A mistaken transfer, sync, or delete operation could affect important cloud files or incur costs.
Cloud storage sync and management operations can modify, overwrite, or remove files across accounts. This is purpose-aligned and the skill includes safety checks, but the impact can be significant if used without user review.
User needs to upload, download, sync, or manage files across cloud storage providers.
Confirm source, destination, scope, costs, and backup/restoration checks before approving bulk syncs, migrations, or deletions.
Over-scoped or mishandled credentials could allow unintended access to cloud files or account resources.
The skill describes use of cloud credentials, service account keys, CLI logins, and OAuth tokens. These are expected for the stated purpose, and the document gives some least-privilege guidance, but these credentials can grant broad cloud storage access.
export AWS_ACCESS_KEY_ID=AKIA...; export AWS_SECRET_ACCESS_KEY=...; export GOOGLE_APPLICATION_CREDENTIALS=/path/to/key.json; export AZURE_CLIENT_SECRET=...
Use least-privilege service accounts or scoped OAuth permissions, avoid root/admin keys, rotate secrets, and avoid exposing credentials in chat or logs.
It may be harder to independently verify the author or maintenance history of the guidance.

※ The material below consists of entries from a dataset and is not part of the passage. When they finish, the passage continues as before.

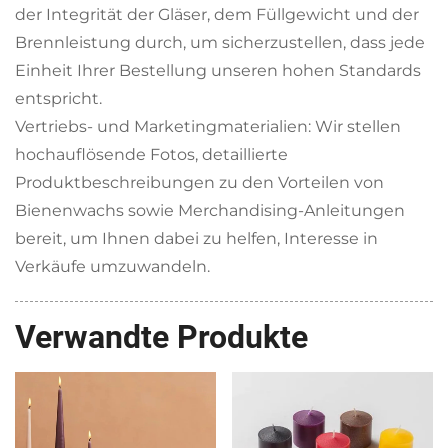
der Integrität der Gläser, dem Füllgewicht und der
Brennleistung durch, um sicherzustellen, dass jede
Einheit Ihrer Bestellung unseren hohen Standards
entspricht.
Vertriebs- und Marketingmaterialien: Wir stellen
hochauflösende Fotos, detaillierte
Produktbeschreibungen zu den Vorteilen von
Bienenwachs sowie Merchandising-Anleitungen
bereit, um Ihnen dabei zu helfen, Interesse in
Verkäufe umzuwandeln.
Verwandte Produkte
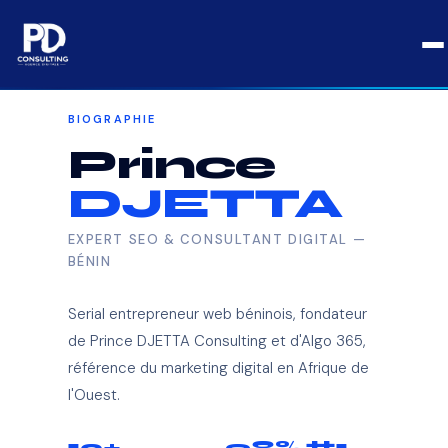
Aller
au
contenu
BIOGRAPHIE
Prince
DJETTA
EXPERT SEO & CONSULTANT DIGITAL —
BÉNIN
Serial entrepreneur web béninois, fondateur
de Prince DJETTA Consulting et d'Algo 365,
référence du marketing digital en Afrique de
l'Ouest.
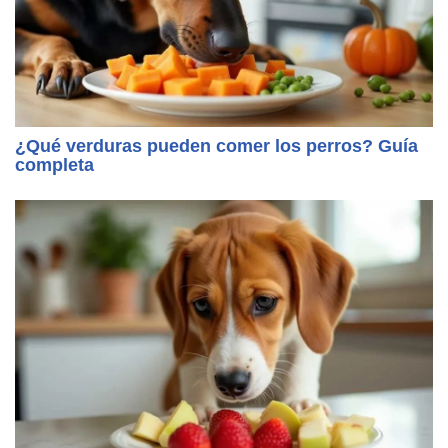
¿Qué verduras pueden comer los perros? Guía
completa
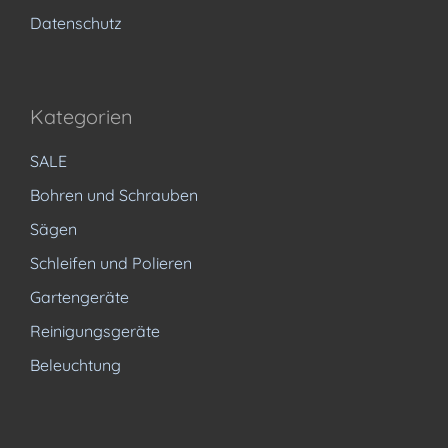
Datenschutz
Kategorien
SALE
Bohren und Schrauben
Sägen
Schleifen und Polieren
Gartengeräte
Reinigungsgeräte
Beleuchtung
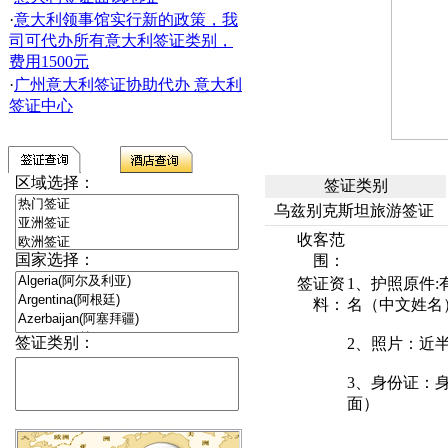
·
意大利领事馆实行新的政策，我
司可代办所有意大利签证类别，
费用1500元
·
广州意大利签证协助代办 意大利
签证中心
区域选择：
签证类别
乌兹别克斯坦旅游签证
收客范
国家选择：
围：
签证资
1、护照原件
料：
名（中文姓名
签证类别：
2、照片：近
3、身份证：
面）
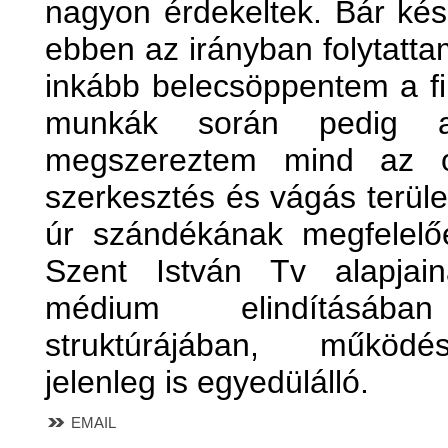
nagyon érdekeltek. Bár ké
ebben az irányban folytatt
inkább belecsöppentem a fi
munkák során pedig a
megszereztem mind az o
szerkesztés és vágás terül
úr szándékának megfelelő
Szent István Tv alapjai
médium elindításáb
struktúrájában, működ
jelenleg is egyedülálló.
EMAIL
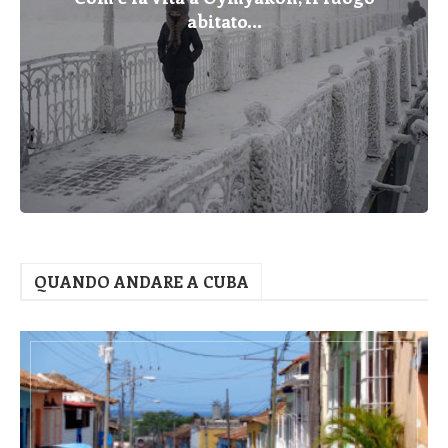
abitato...
QUANDO ANDARE A CUBA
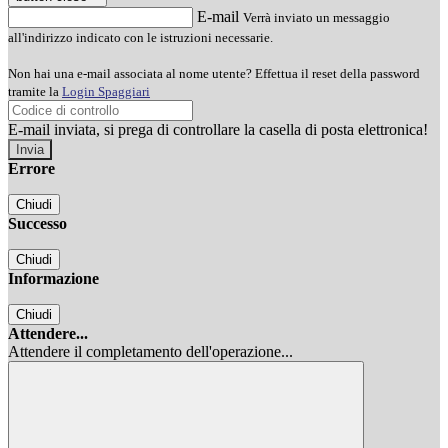
E-mail
Verrà inviato un messaggio
all'indirizzo indicato con le istruzioni necessarie.
Non hai una e-mail associata al nome utente? Effettua il reset della password
tramite la
Login Spaggiari
E-mail inviata, si prega di controllare la casella di posta elettronica!
Errore
Chiudi
Successo
Chiudi
Informazione
Chiudi
Attendere...
Attendere il completamento dell'operazione...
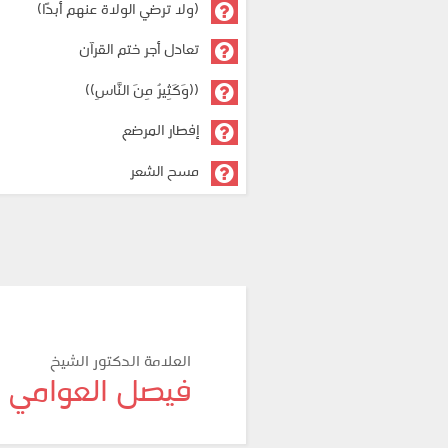
(ولا ترضي الولاة عنهم أبدًا)
تعادل أجر ختم القرآن
((وَكَثِيرٌ مِنَ النَّاسِ))
إفطار المرضع
مسح الشعر
العلامة الدكتور الشيخ
فيصل العوامي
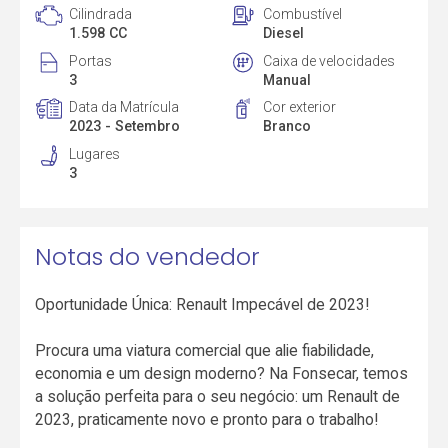
Cilindrada
Combustível
1.598 CC
Diesel
Portas
Caixa de velocidades
3
Manual
Data da Matrícula
Cor exterior
2023 - Setembro
Branco
Lugares
3
Notas do vendedor
Oportunidade Única: Renault Impecável de 2023!
Procura uma viatura comercial que alie fiabilidade,
economia e um design moderno? Na Fonsecar, temos
a solução perfeita para o seu negócio: um Renault de
2023, praticamente novo e pronto para o trabalho!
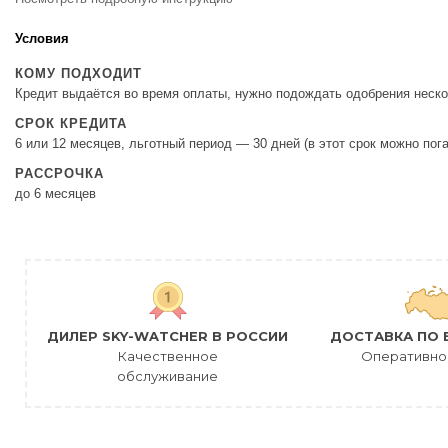
Условия
КОМУ ПОДХОДИТ
Кредит выдаётся во время оплаты, нужно подождать одобрения неско
СРОК КРЕДИТА
6 или 12 месяцев, льготный период — 30 дней (в этот срок можно пог
РАССРОЧКА
до 6 месяцев
ДИЛЕР SKY-WATCHER В РОССИИ
ДОСТАВКА ПО 
Качественное
Оперативно
обслуживание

The artifacts do not provide a public source or homepage for provenance. Because there is no executable code or install step, this is only a provenance note, not a concrete unsafe behavior.
Source: unknown; Homepage: none; No install spec — this is an instruction-only skill.
Review the included instructions and cross-check provider-specific guidance against official cloud provider documentation before acting on sensitive operations.